On September 23, local time, Chinese Premier Wen Jiabao met with U.S. President Barack Obama in New York. Both sides exchanged in-depth views in a candid, pragmatic and constructive atmosphere on China-U.S. relations as well as issues of common concern and reached important consensus. They both expressed confidence about the prospect of bilateral ties.
Wen said at the meeting that the international financial crisis had brought to the two countries not only great pressure and challenges, but also new chances for further cooperation. The two sides should boost political and strategic mutual trust, stick to policies that delivered mutual benefits, strengthen dialogue and cooperation at multi and bilateral levels and deal with the differences in an appropriate manner, with a view to becoming partners instead of rivals, he said.

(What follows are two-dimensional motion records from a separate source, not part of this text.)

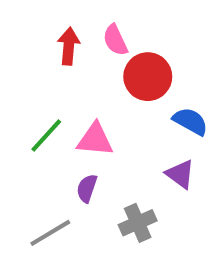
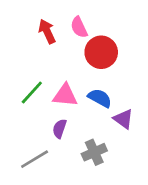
red arrow: (69, 46) -> (47, 31), turned -30
blue semicircle: (190, 121) -> (100, 98), moved

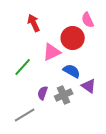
pink semicircle: (79, 27) -> (88, 20), moved
pink triangle: (65, 95) -> (52, 52), moved, turned -30
gray cross: (94, 152) -> (64, 95), moved

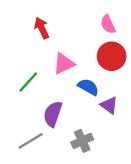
red circle: (73, 38) -> (112, 56), moved
purple semicircle: (43, 93) -> (53, 114), size x1.5
gray cross: (64, 95) -> (82, 141), moved

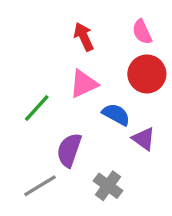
red arrow: (42, 28) -> (84, 37), moved
gray cross: (82, 141) -> (108, 186), turned -30

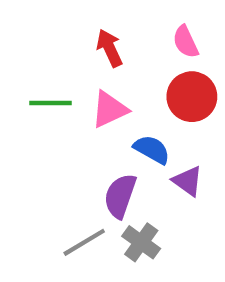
green line: (37, 108) -> (50, 103), moved, turned 48
purple semicircle: (69, 150) -> (120, 196), moved
gray line: (40, 186) -> (84, 242), moved

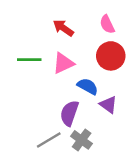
red arrow: (110, 48) -> (63, 28), turned -30

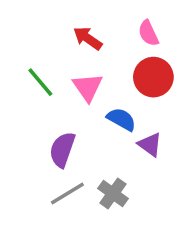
green line: (29, 60) -> (40, 82), turned 50
pink triangle: (63, 63) -> (88, 87), turned -40
purple semicircle: (69, 113) -> (62, 150), moved

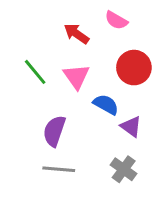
pink semicircle: (148, 33) -> (116, 20), moved, turned -35
gray line: (67, 194) -> (59, 169), turned 36
gray cross: (113, 194) -> (124, 169), moved

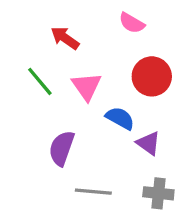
red arrow: (76, 34) -> (65, 38), moved
gray line: (59, 169) -> (93, 192), moved
gray cross: (124, 169) -> (158, 193), moved, turned -30

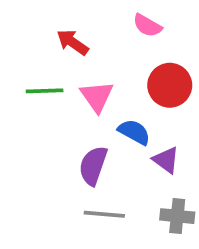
green line: (40, 81) -> (45, 91), turned -52
purple semicircle: (62, 148) -> (93, 166), moved

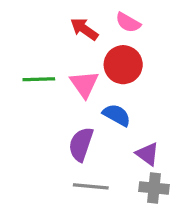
red arrow: (73, 42) -> (84, 29), moved
red circle: (170, 85) -> (123, 65), moved
purple triangle: (166, 160) -> (147, 154), moved

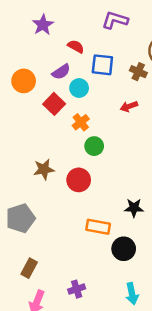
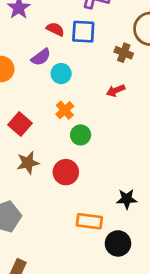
blue square: (102, 65) -> (83, 32), moved
red square: (54, 104) -> (20, 124), moved

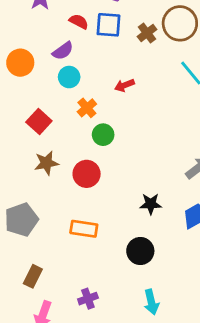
brown cross: (124, 53) -> (147, 33), moved, turned 30
cyan circle: (61, 74) -> (69, 77), moved
red arrow: (116, 90) -> (124, 85), moved
orange rectangle: (89, 221) -> (84, 229), moved

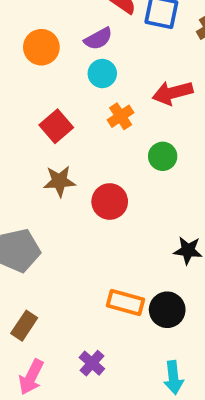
red arrow: (124, 85) -> (173, 93), size x1.5
green circle: (103, 135) -> (163, 156), moved
orange rectangle: (84, 229) -> (126, 303), moved
purple cross: (88, 299) -> (92, 363), turned -36

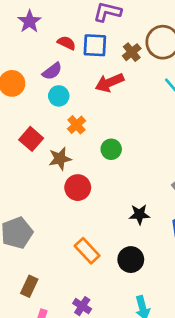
red arrow: (173, 93) -> (109, 83), moved
brown star: (59, 181) -> (60, 159), moved
orange rectangle: (126, 303) -> (87, 251), moved, turned 40

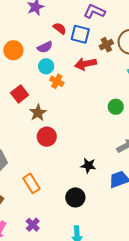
orange cross: (76, 125) -> (57, 81), moved, turned -32
green circle: (111, 149) -> (116, 107), moved
brown star: (60, 159) -> (38, 113), turned -30
orange rectangle: (87, 251) -> (31, 183), moved

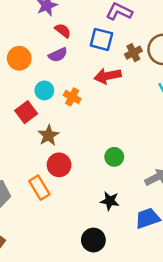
red semicircle: (60, 28) -> (63, 31), moved
cyan circle: (46, 66) -> (44, 90), moved
green circle: (116, 107) -> (114, 157), moved
orange rectangle: (31, 183) -> (39, 188), moved

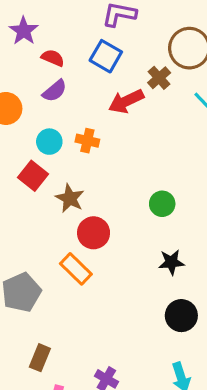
blue square: (101, 39) -> (106, 56), turned 30
brown cross: (133, 53) -> (159, 78), moved
black circle: (93, 240) -> (181, 316), moved

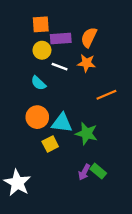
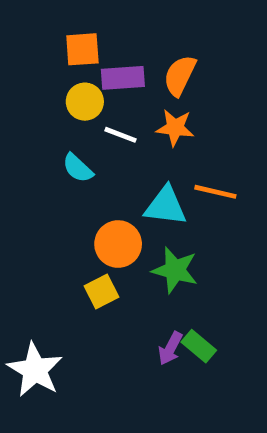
orange line: (106, 95) -> (215, 192), turned 36
orange circle: (37, 117) -> (118, 244), moved
cyan triangle: (62, 123) -> (166, 206), moved

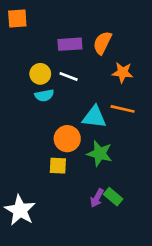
orange square: (82, 49) -> (17, 19), moved
yellow circle: (85, 102) -> (40, 74), moved
orange star: (175, 128) -> (123, 73), moved
cyan semicircle: (78, 168) -> (44, 95), turned -54
yellow square: (101, 291) -> (58, 166), turned 30

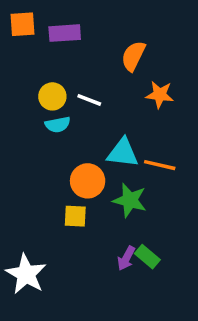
purple rectangle: (70, 44) -> (65, 33), moved
orange line: (123, 109) -> (160, 165), moved

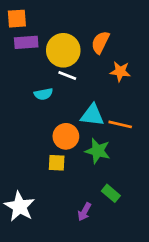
purple rectangle: (65, 33) -> (26, 42), moved
yellow circle: (52, 96) -> (63, 50), moved, size x1.6
purple arrow: (126, 258) -> (84, 212), moved

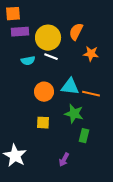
cyan semicircle: (43, 94) -> (28, 61), moved
orange circle: (66, 136) -> (44, 92), moved
green rectangle: (111, 193) -> (84, 136), moved, turned 64

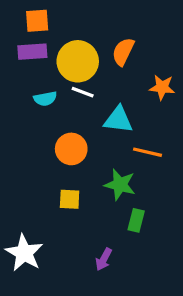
orange square: (13, 14) -> (37, 21), moved
orange star: (91, 54) -> (162, 87), moved
cyan triangle: (70, 87) -> (118, 120), moved

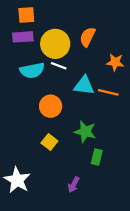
cyan semicircle: (45, 99) -> (32, 70), size x1.5
orange line: (147, 152) -> (108, 92), moved
yellow square: (70, 199) -> (49, 142), turned 35

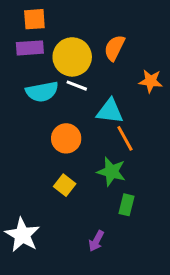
orange line: (108, 92) -> (125, 138), moved, turned 48

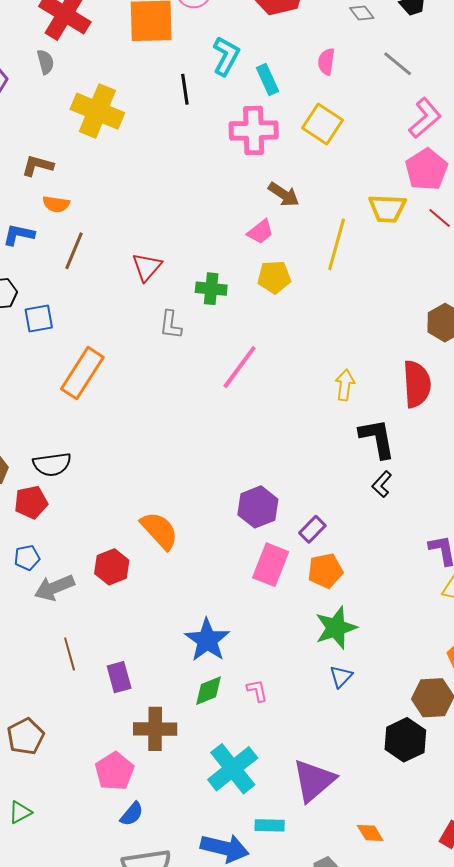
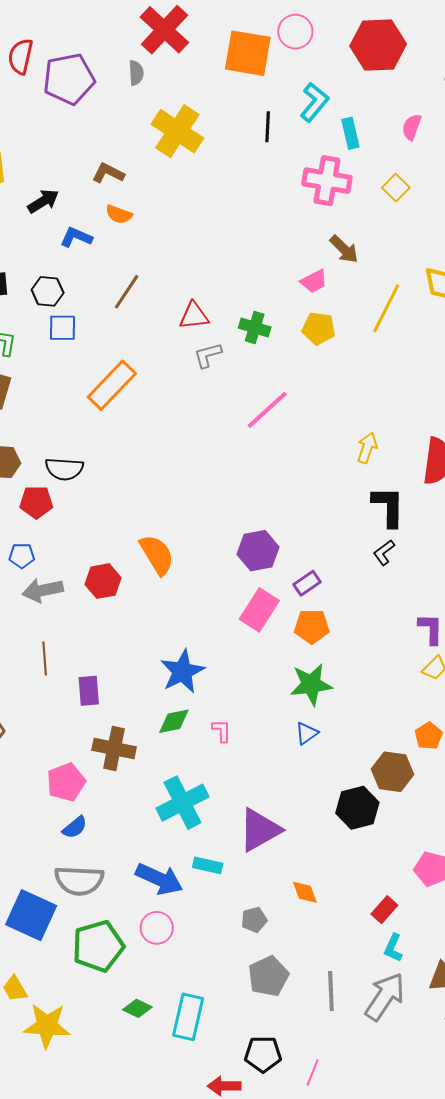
yellow square: (323, 124) -> (396, 188), size x0.7
brown line: (74, 251) -> (127, 292), moved
red triangle: (147, 267) -> (194, 316), moved, turned 32
blue square: (39, 319) -> (63, 328), moved
gray L-shape: (171, 325) -> (208, 355), turned 56

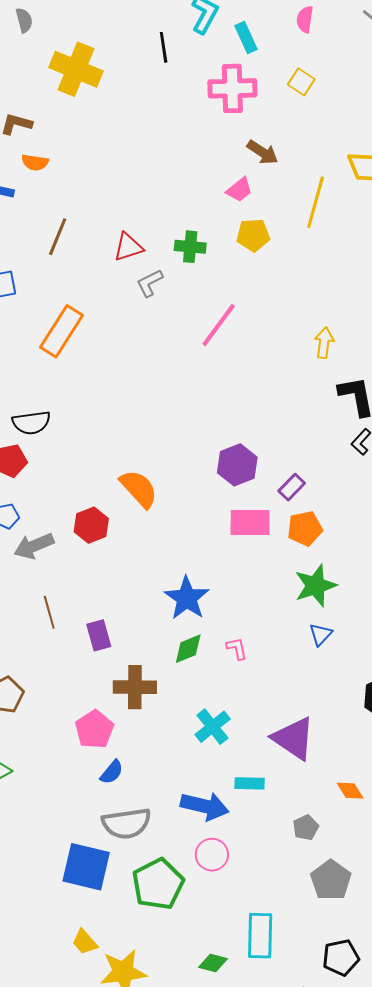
pink rectangle: (259, 610) -> (250, 523), turned 69
cyan cross: (182, 803) -> (213, 727), size x0.7
purple triangle: (260, 830) -> (294, 738), turned -45
green diamond: (137, 1008) -> (213, 963), moved

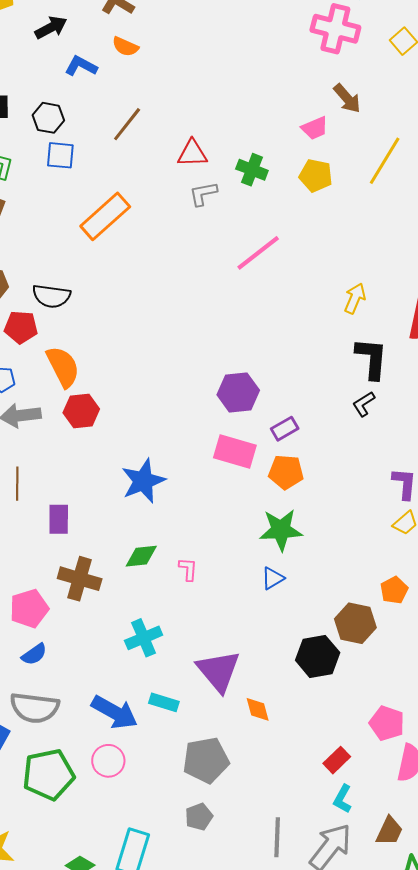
orange semicircle: (139, 489) -> (63, 367), moved
blue star: (187, 598) -> (143, 481), moved
orange diamond: (350, 791) -> (258, 709), moved
gray pentagon: (306, 828) -> (206, 760), size x1.8
gray pentagon: (331, 880) -> (199, 817), moved, size x0.7

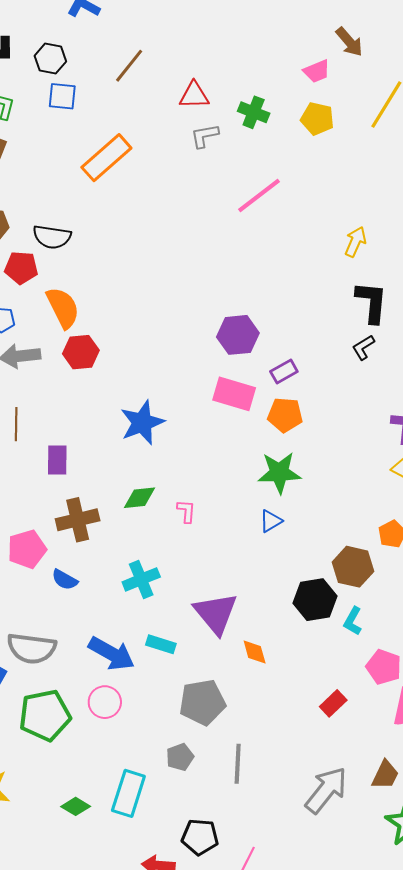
brown cross: (80, 579) -> (78, 520), turned -30
blue semicircle: (34, 654) -> (65, 580), moved, turned 64
cyan L-shape: (343, 799) -> (353, 621), moved
gray pentagon: (199, 817) -> (180, 757), moved
gray line: (277, 837) -> (238, 764), moved

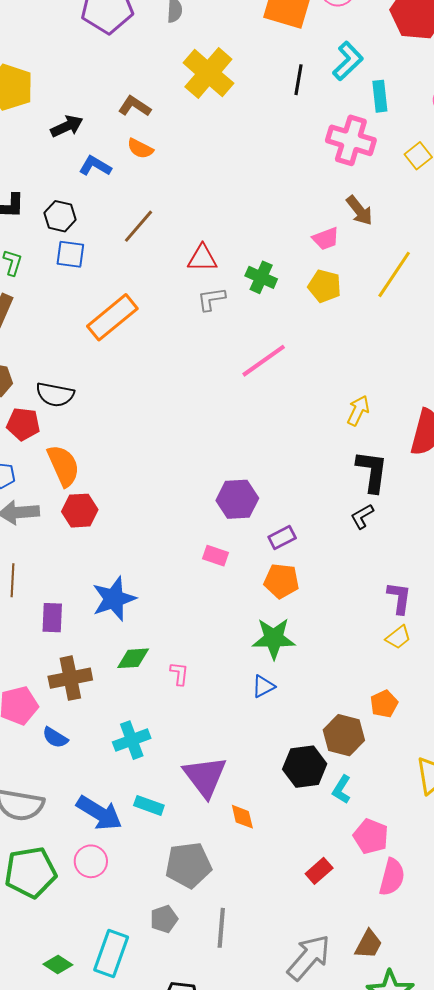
pink rectangle: (234, 394) -> (216, 556), moved, size x0.6
blue star: (142, 423) -> (114, 599), moved

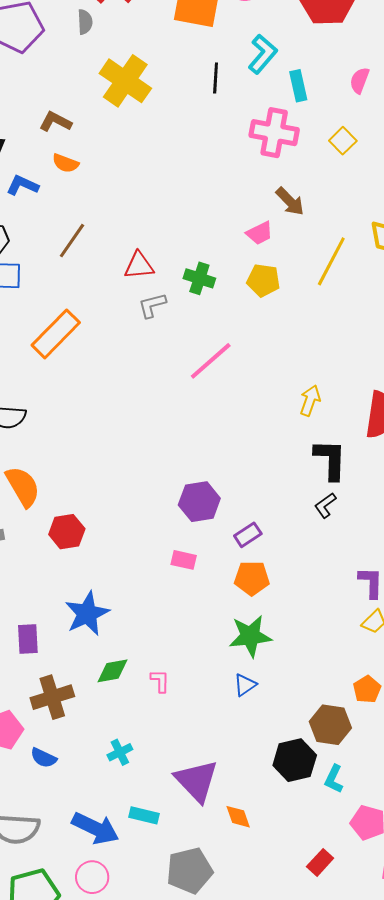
red hexagon: (80, 511) -> (67, 532), moved
cyan cross: (132, 740) -> (120, 752), size x0.7

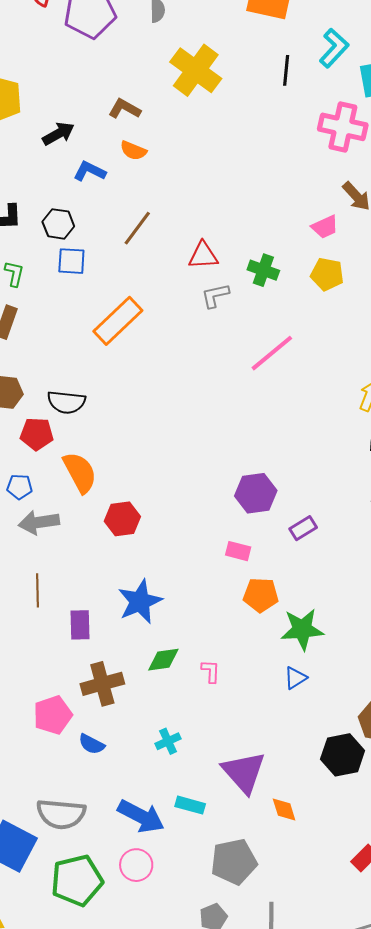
orange pentagon: (252, 578) -> (261, 595), moved

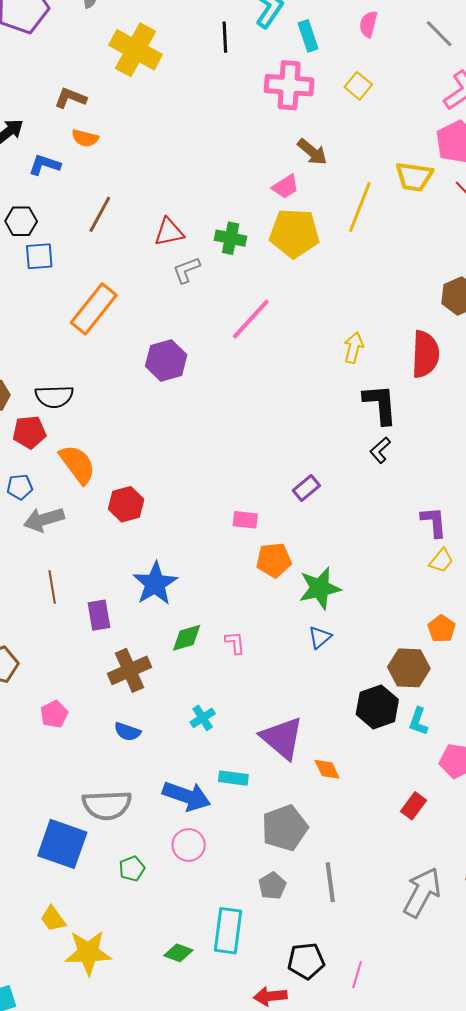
yellow pentagon: (327, 274) -> (294, 233), size x1.5
purple hexagon: (256, 493) -> (166, 360), moved
pink pentagon: (53, 715) -> (54, 714), moved, size x0.7
green pentagon: (77, 880) -> (132, 869), size x0.5

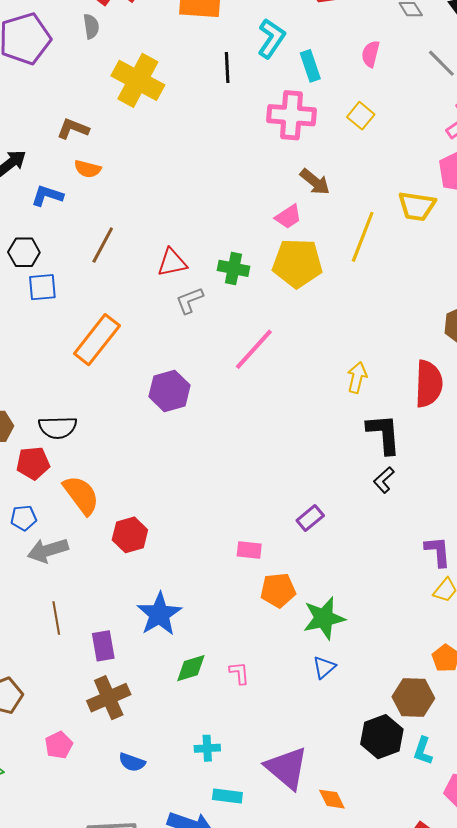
brown cross: (129, 670) -> (109, 698), moved
cyan cross: (203, 718) -> (207, 748), turned 30
cyan rectangle: (233, 778) -> (227, 796), moved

With a strong economic basis and technological and intellectual advantages, the United States would certainly overcome its temporary difficulties and achieve economic recovery and growth, which would be beneficial to China and the world, Wen said.
Trade disputes between the two countries were structural conflicts which would be solved gradually by keeping the overall situation in mind and taking comprehensive measures, he said. Wen said China was willing to discuss with its U.S. partner, on the basis of mutual respect and equal treatment, the mode of large scale cooperation in finance, trade and investment. China was also willing to work together with the United States to jointly safeguard the international financial stability and push for a balanced and sustainable development in bilateral trade, he added. The Chinese premier expressed the hope that the United States would recognize China's status of a full market economy and loosen restrictions on exports to China. Wen also reaffirmed China's unwavering determination to promote the reform of the RMB exchange rate mechanism and national treatment for foreign firms, including U.S. firms. China welcomes these foreign firms to participate more actively in China's economic development.
Wen noted that China and the United States had broad common interests in fighting global challenges, solving regional hot spot issues and conducting pragmatic cooperation. The Sino-U.S. relationship had gone beyond the bilateral scope and had important influence internationally, he said. He said that China was ready to keep close coordination with the United States, foster favorable conditions for the visit to the United States by Chinese President Hu Jintao next year, and push the bilateral ties to a higher level.
Obama said his administration had established a positive, cooperative and comprehensive relationship with China. The fact that both countries had had effective cooperation within the Group of 20 (G20) and had joined hands in fighting the international financial crisis was crucial for the whole world, he said. The two sides should strengthen the strategic and economic dialogue, promote the implementation of the consensus reached by the G20 nations and boost the sustainable recovery of the global economy, said the U.S. president.
Obama said the United States welcomed China's RMB exchange rate reform and encouraged the firms from both sides to expand investment. He said his country was willing to strengthen cooperation with China in the fields of energy and environmental protection, and jointly find an effective way to radically improve their trade relationship. Obama said the United States had confidence in overcoming differences through dialogue with China, deepening common interests and developing a strong and cooperative relationship with China.
Obama said he expected to meet President Hu at the G20 and APEC summits later this year and was looking forward to Hu's visit to the United States next year.
Both sides also exchanged views on international and regional issues of common concern.